「大地讃頌」事件を振り返る

 私の大好きなジャズバンド『PE’Z』が今年いっぱいで解散するとの報に触れて寂しい限りですが、比較的多くの人に知られているのがこのPE’Zの『大地讃頌』(だいちさんしょう)事件でしょう。

この曲は昭和37年に大木惇夫作詞、佐藤眞作曲で作られた「混声合唱とオーケストラのためのカンタータ『土の歌』」の終曲ということになっています。小中学校の合唱コンクールでは定番ですね。こちらも重厚な中に優しさを感じる、私の大好きな歌です。

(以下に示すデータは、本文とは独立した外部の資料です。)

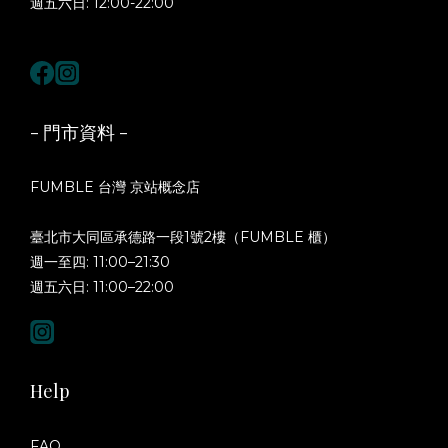
週五六日: 12:00-22:00
- 門市資料 -
FUMBLE 台灣 京站概念店
臺北市大同區承德路一段1號2樓（FUMBLE 櫃）
週一至四: 11:00–21:30
週五六日: 11:00–22:00
Help
FAQ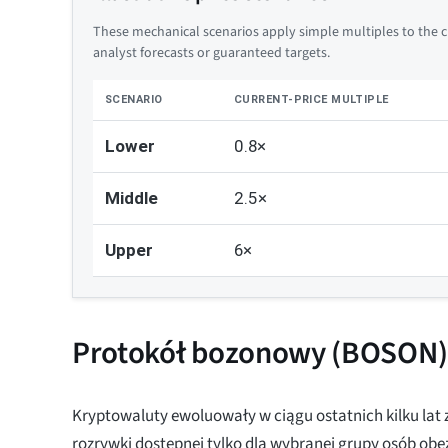
These mechanical scenarios apply simple multiples to the cu
analyst forecasts or guaranteed targets.
SCENARIO
CURRENT-PRICE MULTIPLE
Lower
0.8×
Middle
2.5×
Upper
6×
Protokół bozonowy (BOSON
Kryptowaluty ewoluowały w ciągu ostatnich kilku lat 
rozrywki dostępnej tylko dla wybranej grupy osób obe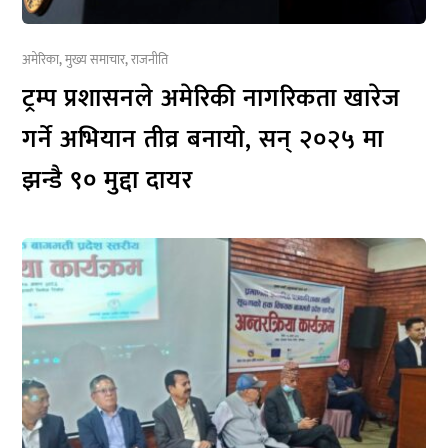
अमेरिका
,
मुख्य समाचार
,
राजनीति
ट्रम्प प्रशासनले अमेरिकी नागरिकता खारेज
गर्ने अभियान तीव्र बनायो, सन् २०२५ मा
झन्डै ९० मुद्दा दायर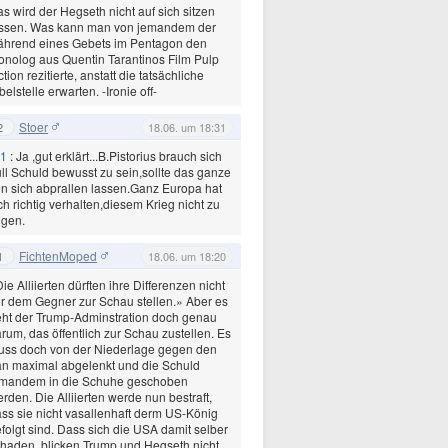
s wird der Hegseth nicht auf sich sitzen
assen. Was kann man von jemandem der
ährend eines Gebets im Pentagon den
nolog aus Quentin Tarantinos Film Pulp
ction rezitierte, anstatt die tatsächliche
belstelle erwarten. -Ironie off-
Stoer
2
18.06. um 18:31
1
: Ja ,gut erklärt...B.Pistorius brauch sich
ll Schuld bewusst zu sein,sollte das ganze
n sich abprallen lassen.Ganz Europa hat
ch richtig verhalten,diesem Krieg nicht zu
lgen.
FichtenMoped
1
18.06. um 18:20
ie Alliierten dürften ihre Differenzen nicht
r dem Gegner zur Schau stellen.» Aber es
ht der Trump-Adminstration doch genau
rum, das öffentlich zur Schau zustellen. Es
uss doch von der Niederlage gegen den
an maximal abgelenkt und die Schuld
emandem in die Schuhe geschoben
rden. Die Alliierten werde nun bestraft,
ss sie nicht vasallenhaft derm US-König
folgt sind. Dass sich die USA damit selber
haden, blicken Trump und Hegseth nicht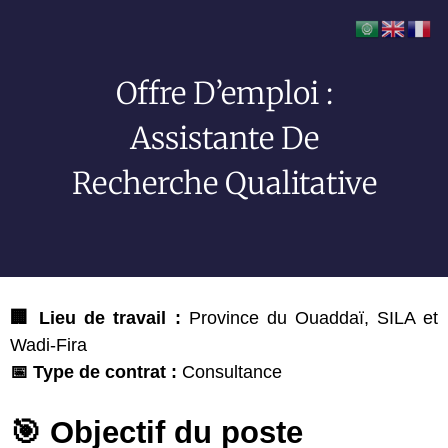
Offre D’emploi :
Assistante De
Recherche Qualitative
🏢 Lieu de travail :
Province du Ouaddaï, SILA et
Wadi-Fira
📅 Type de contrat :
Consultance
🎯 Objectif du poste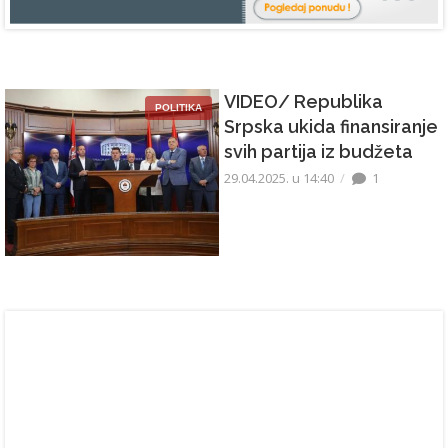
VIDEO/ Republika
POLITIKA
Srpska ukida finansiranje
svih partija iz budžeta
29.04.2025. u 14:40
1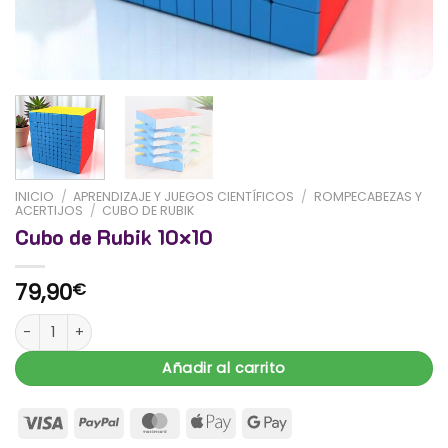
INICIO
/
APRENDIZAJE Y JUEGOS CIENTÍFICOS
/
ROMPECABEZAS Y
ACERTIJOS
/
CUBO DE RUBIK
Cubo de Rubik 10×10
79,90
€
Cubo de Rubik 10x10 cantidad
Añadir al carrito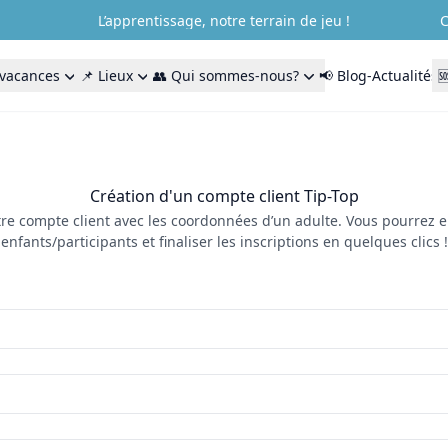
L’apprentissage, notre terrain de jeu !
C
 vacances
📌 Lieux
👥 Qui sommes-nous?
📢 Blog-Actualités

Création d'un compte client Tip-Top
re compte client avec les coordonnées d’un adulte. Vous pourrez e
enfants/participants et finaliser les inscriptions en quelques clics !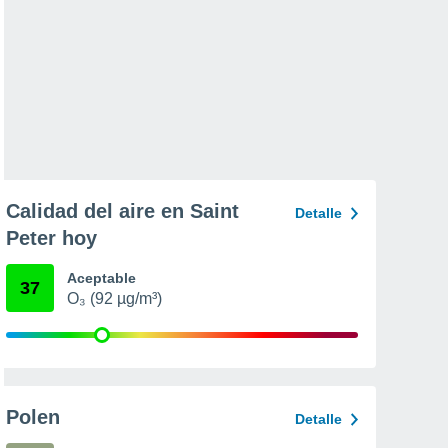
Calidad del aire en Saint
Detalle
Peter hoy
Aceptable
37
O₃ (92 µg/m³)
Polen
Detalle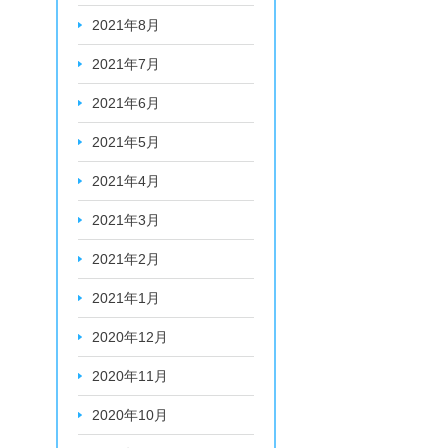
2021年8月
2021年7月
2021年6月
2021年5月
2021年4月
2021年3月
2021年2月
2021年1月
2020年12月
2020年11月
2020年10月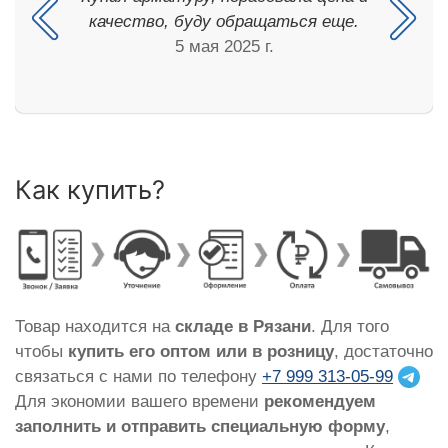
качество, буду обращаться еще.
5 мая 2025 г.
Как купить?
Товар находится на
складе в Рязани
. Для того
чтобы
купить его оптом или в розницу
, достаточно
связаться с нами по телефону
+7 999 313-05-99
Для экономии вашего времени
рекомендуем
заполнить и отправить специальную форму
,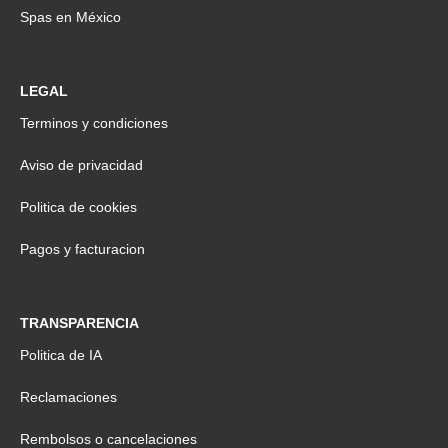
Spas en México
LEGAL
Terminos y condiciones
Aviso de privacidad
Politica de cookies
Pagos y facturacion
TRANSPARENCIA
Politica de IA
Reclamaciones
Rembolsos o cancelaciones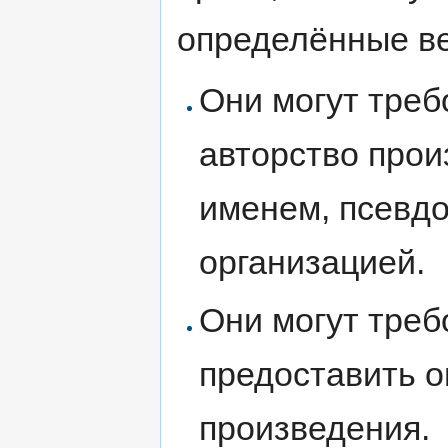
определённые ве
Они могут треб
авторство про
именем, псевд
организацией.
Они могут треб
предоставить о
произведения.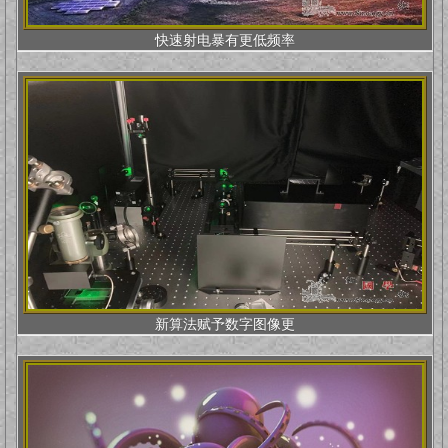
快速射电暴有更低频率
新算法赋予数字图像更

さて、平成15年にPE’Zがこの『大地讃頌』をインストゥルメンタル用に編曲した上で演奏収録し、アルバムの一曲として発売しました。PE’Z側はこのとき、JASRAC(一般社団法人日本音楽著作権協会)の事前許諾を得てこのアルバムを発売しました。私もこの曲を聴いたことがあり、当時はPE’Zが原曲に対して抱いているリスペクトがビンビンと伝わって感動したものです。

ところが、ここに一つ大きな落とし穴がありました。

作曲家であり著作者の佐藤氏は、『大地讃頌』に対する自分の編曲権と同一性保持権を侵害されたとして、アルバムの販売差し止めを求めてPE’Z側を訴えたのです(正確には「仮処分」の申立てを行いました)。

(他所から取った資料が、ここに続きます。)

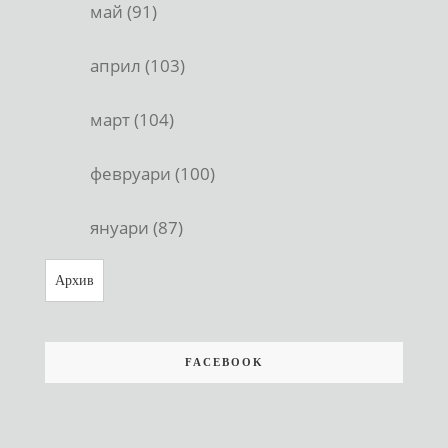
май (91)
април (103)
март (104)
февруари (100)
януари (87)
Архив
FACEBOOK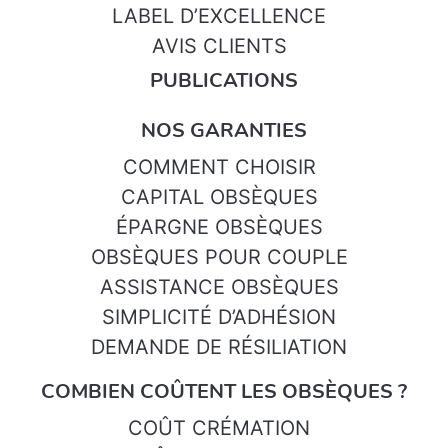
LABEL D’EXCELLENCE
AVIS CLIENTS
PUBLICATIONS
NOS GARANTIES
COMMENT CHOISIR
CAPITAL OBSÈQUES
ÉPARGNE OBSÈQUES
OBSÈQUES POUR COUPLE
ASSISTANCE OBSÈQUES
SIMPLICITÉ D’ADHÉSION
DEMANDE DE RÉSILIATION
COMBIEN COÛTENT LES OBSÈQUES ?
COÛT CRÉMATION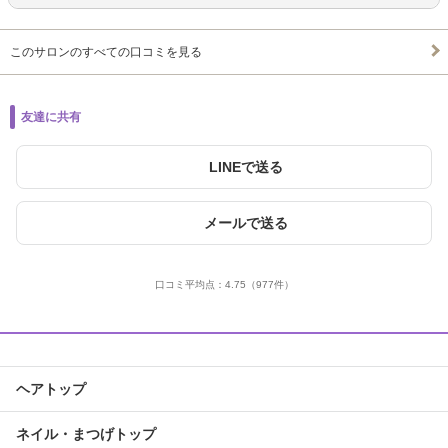
このサロンのすべての口コミを見る
友達に共有
LINEで送る
メールで送る
口コミ平均点：
4.75
（977件）
ヘアトップ
ネイル・まつげトップ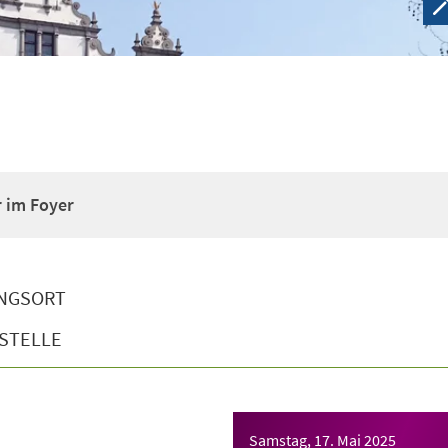
r im Foyer
NGSORT
STELLE
Samstag, 17. Mai 2025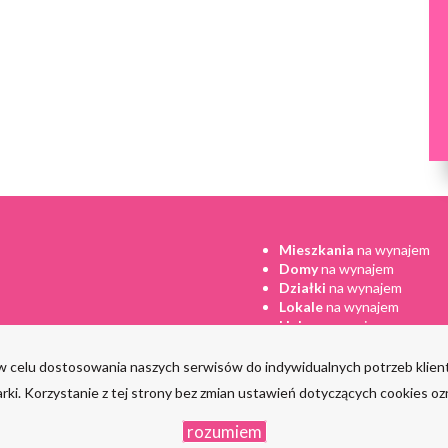
Mieszkania
na wynajem
Domy
na wynajem
Działki
na wynajem
Lokale
na wynajem
Hale
na wynajem
az w celu dostosowania naszych serwisów do indywidualnych potrzeb kli
rki. Korzystanie z tej strony bez zmian ustawień dotyczących cookies oz
rozumiem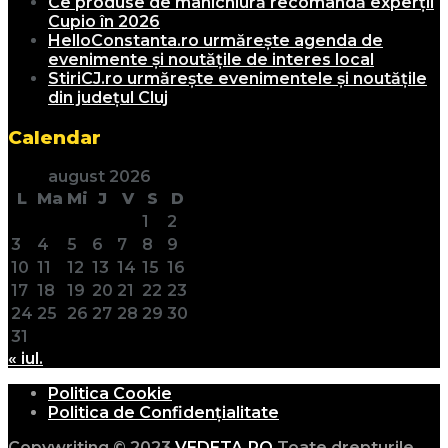
Ce produse de manichiură recomandă experții
Cupio în 2026
HelloConstanta.ro urmărește agenda de
evenimente și noutățile de interes local
StiriCJ.ro urmărește evenimentele și noutățile
din județul Cluj
Calendar
august 2026
L
Ma
Mi
J
V
S
D
1
2
3
4
5
6
7
8
9
10
11
12
13
14
15
16
17
18
19
20
21
22
23
24
25
26
27
28
29
30
31
« iul.
Politica Cookie
Politica de Confidențialitate
Copywriting © 2023
VEDETA.RO
Toate drepturile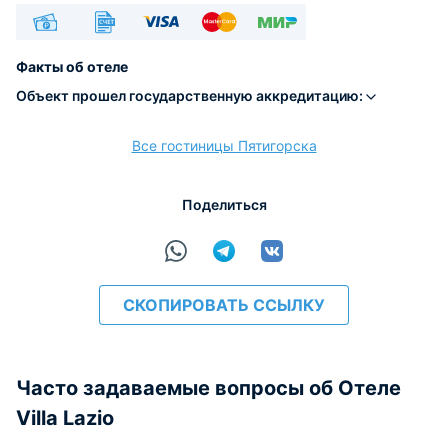
Наличные
Безналичный
Visa
Euro/Mastercard
МИР
Факты об отеле
Объект прошел государственную аккредитацию:
Все гостиницы Пятигорска
расчёт
Поделиться
СКОПИРОВАТЬ ССЫЛКУ
Часто задаваемые вопросы об Отеле
Villa Lazio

『JASRACの事前の許諾を得ていたのだから何も問題ないのでは?』

そうお思いになる方もいらっしゃるかもしれません。しかし、佐藤氏が指摘したとおり、編曲権(著作権上は「翻案権」といいます)と同一性保持権は、もともとJASRACの許諾の対象ではないので、これらについては佐藤氏本人の事前の許諾が必要なのです。同一性保持権(作曲内容の同一性を無断で改変されない権利)に至っては、法律上著作者が他人に譲渡することもできません。こうした著作者が誰にも譲渡もできず、相続の対象にもならない権利を、法律上「著作者人格権」といいます。

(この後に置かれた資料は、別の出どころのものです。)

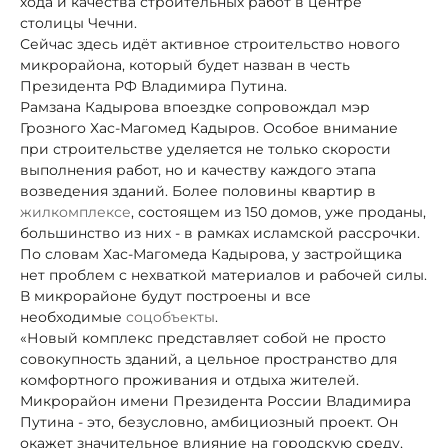
хода и качества строительных работ в центре
столицы Чечни.
Сейчас здесь идёт активное строительство нового
микрорайона, который будет назван в честь
Президента РФ Владимира Путина.
Рамзана Кадырова в
поездке сопровождал мэр
Грозного Хас-Магомед Кадыров. Особое внимание
при строительстве уделяется не только скорости
выполнения работ, но и качеству каждого этапа
возведения зданий. Более половины квартир в
жилкомплексе
, состоящем из 150 домов, уже проданы,
большинство из них - в рамках исламской рассрочки.
По словам Хас-Магомеда Кадырова, у застройщика
нет проблем с нехваткой материалов и рабочей силы.
В микрорайоне будут построены и все
необходимые
соцобъекты
.
«Новый комплекс представляет собой не просто
совокупность зданий, а цельное пространство для
комфортного проживания и отдыха жителей.
Микрорайон имени Президента России Владимира
Путина - это, безусловно, амбициозный проект. Он
окажет значительное влияние на городскую среду,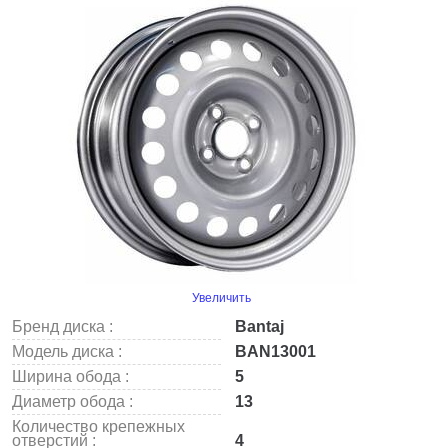
Увеличить
Бренд диска :
Bantaj
Модель диска :
BAN13001
Ширина обода :
5
Диаметр обода :
13
Количество крепежных
отверстий :
4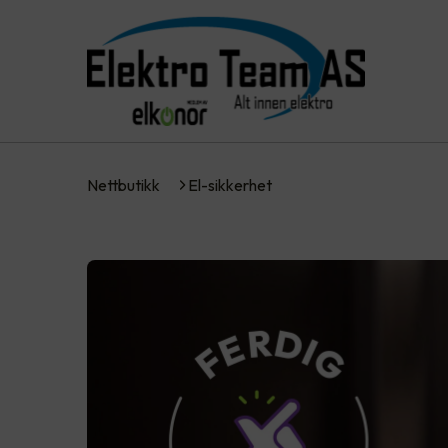
Nettbutikk
El-sikkerhet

結局PE’Z側の自主的な判断で、アルバムの販売を中止することで和解が成立し、事件は終結を見ました。

このような事件が生じた背景に、ポピュラーミュージックでは作曲者側も編曲大歓迎で、どんどん自分たちが作った歌を自由に編曲して周囲に広めてほしいという感覚があるのに対して、クラシカルな音楽では著作者側が編曲についても原曲に従うことを強く希望していて、第三者による勝手な編曲を強く嫌がるという傾向があり、PE’Z側がこのあたりを読み違えてしまったのでは?という点が指摘されています。

著作権に関する法律は、このように一般の方の感覚で十分通用するようでいて、実はそうでない場合が少なくありません。特に著述、音楽、創作などのクリエイティブな活動に励む方は、十分にご注意いただければと思います。